The data shows that 34% of planners were actively planning in May 2024, but a year later that number had dropped to 28%, while those rescheduling across the same period increased from 6% to 11%.
That uncertainty and delay has inevitably led to a rethinking around hotel supply, Anns said. Since STR’s last forecast, U.S. hotel supply growth has been downgraded, too.
“We’re seeing the lowest level of in-construction for some while. In 2019, approximately 35,000 rooms were in deferment or abandonment. Now it is 55,000,” he said.
International demand decline with hope for a 2026 rebound
U.S. domestic hotel demand declines and cautiousness across the board will not be rectified by a surge of travelers from overseas, which make up approximately 5% of U.S. room nights, Anns said.
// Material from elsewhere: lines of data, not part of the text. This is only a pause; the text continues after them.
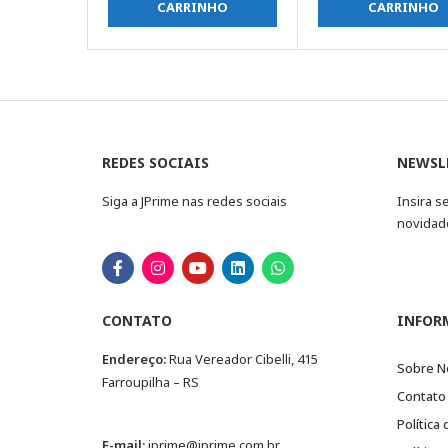
CARRINHO
CARRINHO
REDES SOCIAIS
NEWSL
Siga a JPrime nas redes sociais
Insira s
novidad
CONTATO
INFOR
Endereço:
Rua Vereador Cibelli, 415
Sobre N
Farroupilha – RS
Contato
Política
E-mail:
jprime@jprime.com.br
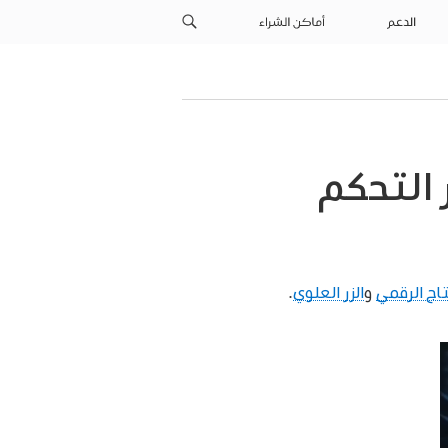
الدعم
أماكن الشراء
 التحكم
تاج الرقمي
و
الزر العلوي
.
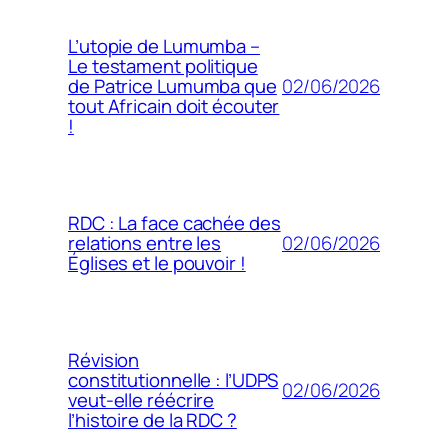
L’utopie de Lumumba –
Le testament politique
02/06/2026
de Patrice Lumumba que
tout Africain doit écouter
!
RDC : La face cachée des
02/06/2026
relations entre les
Églises et le pouvoir !
Révision
constitutionnelle : l’UDPS
02/06/2026
veut-elle réécrire
l’histoire de la RDC ?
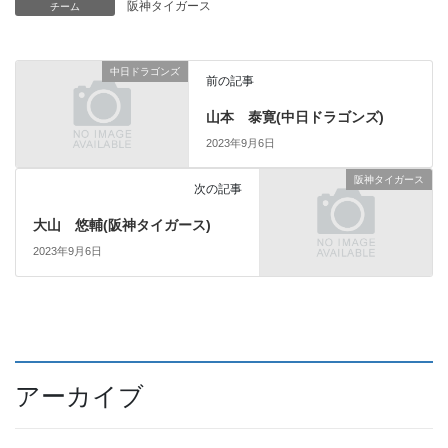
阪神タイガース
チーム
中日ドラゴンズ
前の記事
山本 泰寛(中日ドラゴンズ)
2023年9月6日
阪神タイガース
次の記事
大山 悠輔(阪神タイガース)
2023年9月6日
アーカイブ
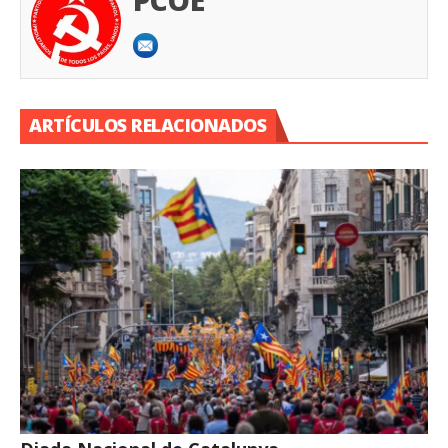
ARTÍCULOS RELACIONADOS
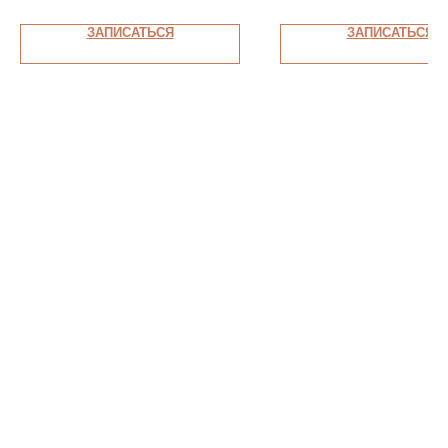
ЗАПИСАТЬСЯ
ЗАПИСАТЬСЯ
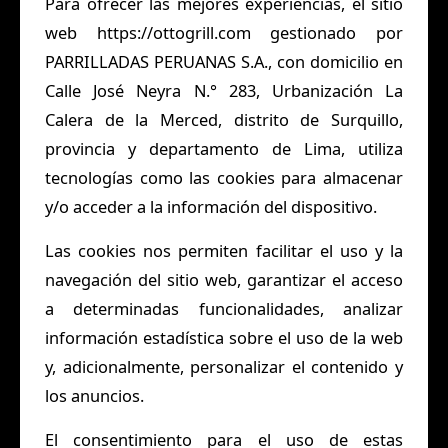
Para ofrecer las mejores experiencias, el sitio
web
https://ottogrill.com
gestionado por
PARRILLADAS PERUANAS S.A., con domicilio en
Calle José Neyra N.° 283, Urbanización La
Calera de la Merced, distrito de Surquillo,
provincia y departamento de Lima, utiliza
tecnologías como las cookies para almacenar
y/o acceder a la información del dispositivo.
Las cookies nos permiten facilitar el uso y la
navegación del sitio web, garantizar el acceso
a determinadas funcionalidades, analizar
información estadística sobre el uso de la web
y, adicionalmente, personalizar el contenido y
los anuncios.
El consentimiento para el uso de estas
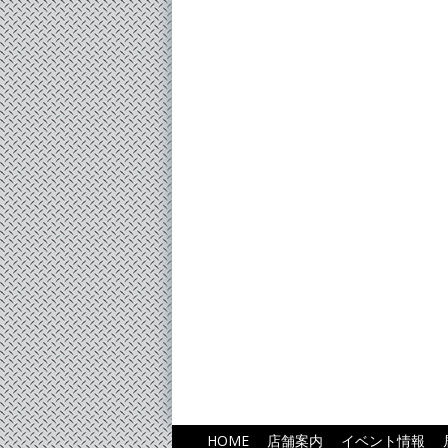
HOME
店舗案内
イベント情報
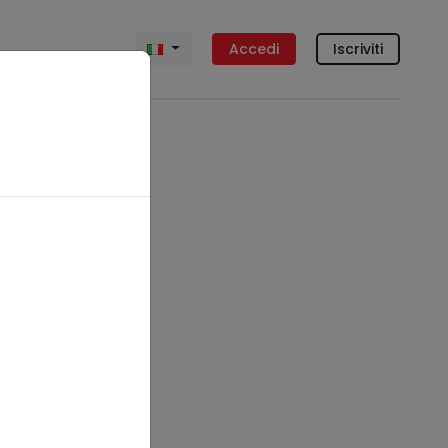
Accedi
Iscriviti
vincia
rato
Siena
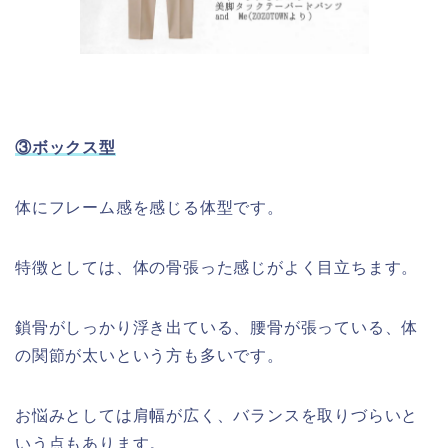
③ボックス型
体にフレーム感を感じる体型です。
特徴としては、体の骨張った感じがよく目立ちます。
鎖骨がしっかり浮き出ている、腰骨が張っている、体
の関節が太いという方も多いです。
お悩みとしては肩幅が広く、バランスを取りづらいと
いう点もあります。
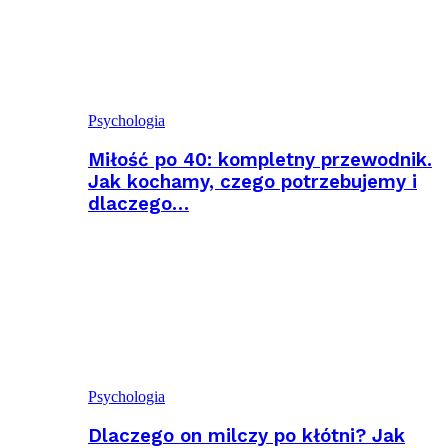
Psychologia
Miłość po 40: kompletny przewodnik.
Jak kochamy, czego potrzebujemy i
dlaczego…
Psychologia
Dlaczego on milczy po kłótni? Jak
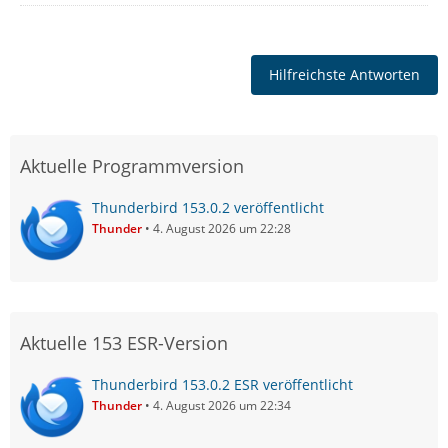
Hilfreichste Antworten
Aktuelle Programmversion
Thunderbird 153.0.2 veröffentlicht
Thunder
4. August 2026 um 22:28
Aktuelle 153 ESR-Version
Thunderbird 153.0.2 ESR veröffentlicht
Thunder
4. August 2026 um 22:34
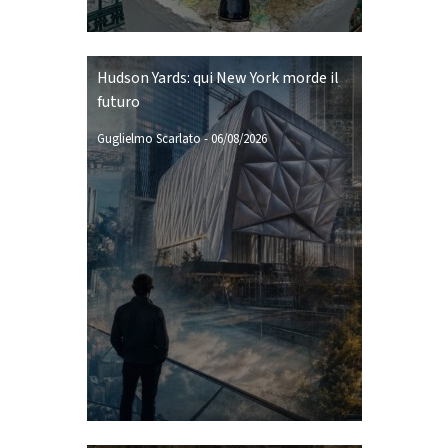
Hudson Yards: qui New York morde il
futuro
Guglielmo Scarlato
-
06/08/2026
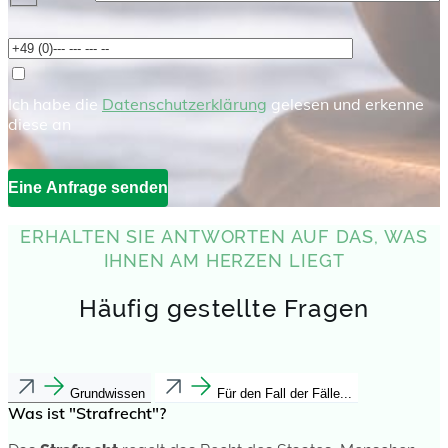
Ich habe die
Datenschutzerklärung
gelesen und erkenne
diese an
ERHALTEN SIE ANTWORTEN AUF DAS, WAS
IHNEN AM HERZEN LIEGT
Häufig gestellte Fragen
Grundwissen
Für den Fall der Fälle...
Was ist "Strafrecht"?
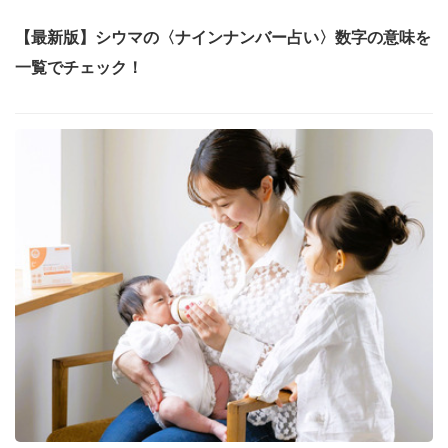
【最新版】シウマの〈ナインナンバー占い〉数字の意味を
一覧でチェック！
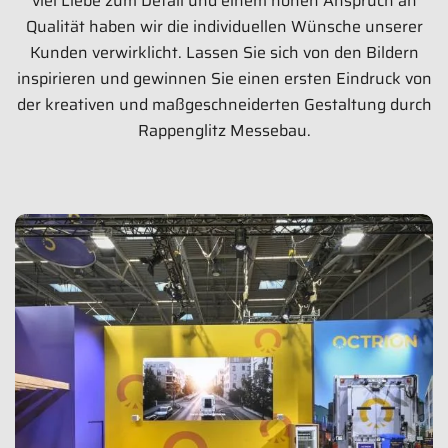
viel Liebe zum Detail und einem hohen Anspruch an
Qualität haben wir die individuellen Wünsche unserer
Kunden verwirklicht. Lassen Sie sich von den Bildern
inspirieren und gewinnen Sie einen ersten Eindruck von
der kreativen und maßgeschneiderten Gestaltung durch
Rappenglitz Messebau.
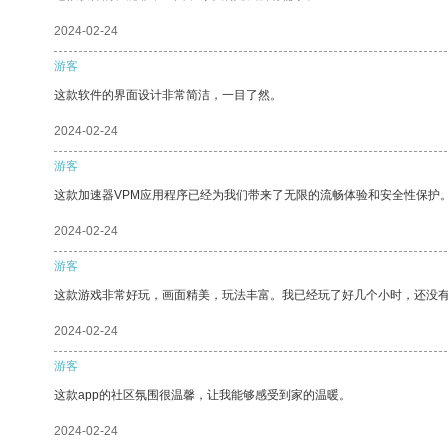
2024-02-24
游客
这款软件的界面设计非常简洁，一目了然。
2024-02-24
游客
这款加速器VPM应用程序已经为我们带来了无限的流畅体验和安全性保护
2024-02-24
游客
这款游戏非常好玩，画面精美，玩法丰富。我已经玩了好几个小时，还没
2024-02-24
游客
这款app的社区氛围很温馨，让我能够感受到家的温暖。
2024-02-24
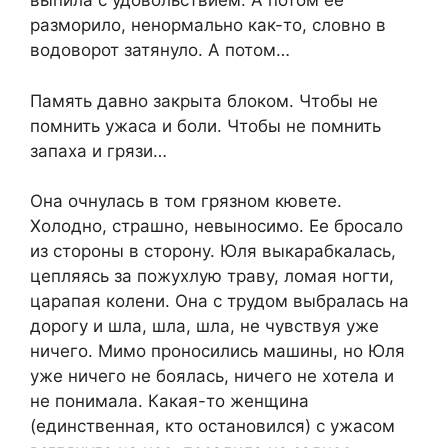
выпила с удовольствием. А потом ее
разморило, ненормально как-то, словно в
водоворот затянуло. А потом…
Память давно закрыта блоком. Чтобы не
помнить ужаса и боли. Чтобы не помнить
запаха и грязи…
Она очнулась в том грязном кювете.
Холодно, страшно, невыносимо. Ее бросало
из стороны в сторону. Юля выкарабкалась,
цепляясь за пожухлую траву, ломая ногти,
царапая колени. Она с трудом выбралась на
дорогу и шла, шла, шла, не чувствуя уже
ничего. Мимо проносились машины, но Юля
уже ничего не боялась, ничего не хотела и
не понимала. Какая-то женщина
(единственная, кто остановился) с ужасом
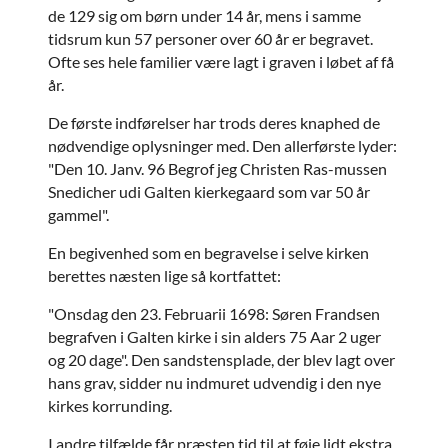
de 129 sig om børn under 14 år, mens i samme
tidsrum kun 57 personer over 60 år er begravet.
Ofte ses hele familier være lagt i graven i løbet af få
år.
De første indførelser har trods deres knaphed de
nødvendige oplysninger med. Den allerførste lyder:
"Den 10. Janv. 96 Begrof jeg Christen Ras-mussen
Snedicher udi Galten kierkegaard som var 50 år
gammel".
En begivenhed som en begravelse i selve kirken
berettes næsten lige så kortfattet:
"Onsdag den 23. Februarii 1698: Søren Frandsen
begrafven i Galten kirke i sin alders 75 Aar 2 uger
og 20 dage". Den sandstensplade, der blev lagt over
hans grav, sidder nu indmuret udvendig i den nye
kirkes korrunding.
I andre tilfælde får præsten tid til at føje lidt ekstra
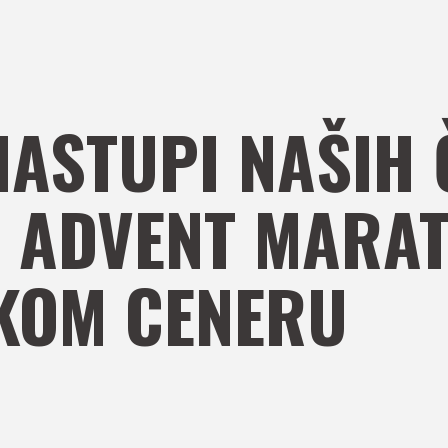
NASTUPI NAŠIH
 ADVENT MARAT
KOM CENERU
If international inbound travel demand to the U.S. declined by 15%, U.S. hotels would see 10 million fewer room nights of business. Anns added overnight land travel from Canada is down by a third, mostly the result of U.S. tariff policy and political noise.
Could soccer come to the rescue next year?
Approximately 66.5 million international inbound travelers are expected to visit the U.S. in 2025. That estimate jumps to 68.8 million in 2026 due to the FIFA World Cup, which the U.S. is co-hosting with Canada and Mexico between June 11 and July 19.
All attention will be on the World Cup draw in December 2025 that will assign which nations play where in the group stage. The tournament also features 48 teams — up from 32 in 2022 — and a round-of-32 stage of the finals for the first time. Predicting which countries' national teams will advance past the group stage and beyond will be tricky for soccer fans and hoteliers alike.